[Exercise]: All of the lines below are to be transcribed faithfully, with pictures excluded from the copy.

[Data for this exercise]:
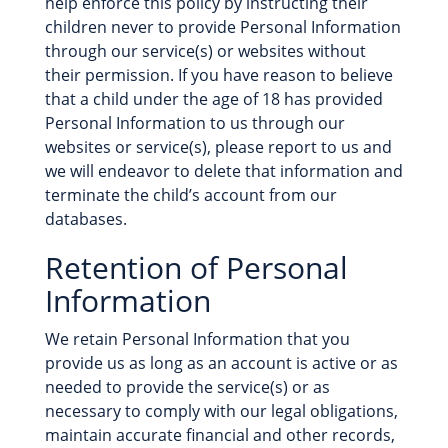
help enforce this policy by instructing their
children never to provide Personal Information
through our service(s) or websites without
their permission. If you have reason to believe
that a child under the age of 18 has provided
Personal Information to us through our
websites or service(s), please report to us and
we will endeavor to delete that information and
terminate the child’s account from our
databases.
Retention of Personal
Information
We retain Personal Information that you
provide us as long as an account is active or as
needed to provide the service(s) or as
necessary to comply with our legal obligations,
maintain accurate financial and other records,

[Answer to the exercise]:
help enforce this policy by instructing their
children never to provide Personal Information
through our service(s) or websites without
their permission. If you have reason to believe
that a child under the age of 18 has provided
Personal Information to us through our
websites or service(s), please report to us and
we will endeavor to delete that information and
terminate the child’s account from our
databases.
Retention of Personal
Information
We retain Personal Information that you
provide us as long as an account is active or as
needed to provide the service(s) or as
necessary to comply with our legal obligations,
maintain accurate financial and other records,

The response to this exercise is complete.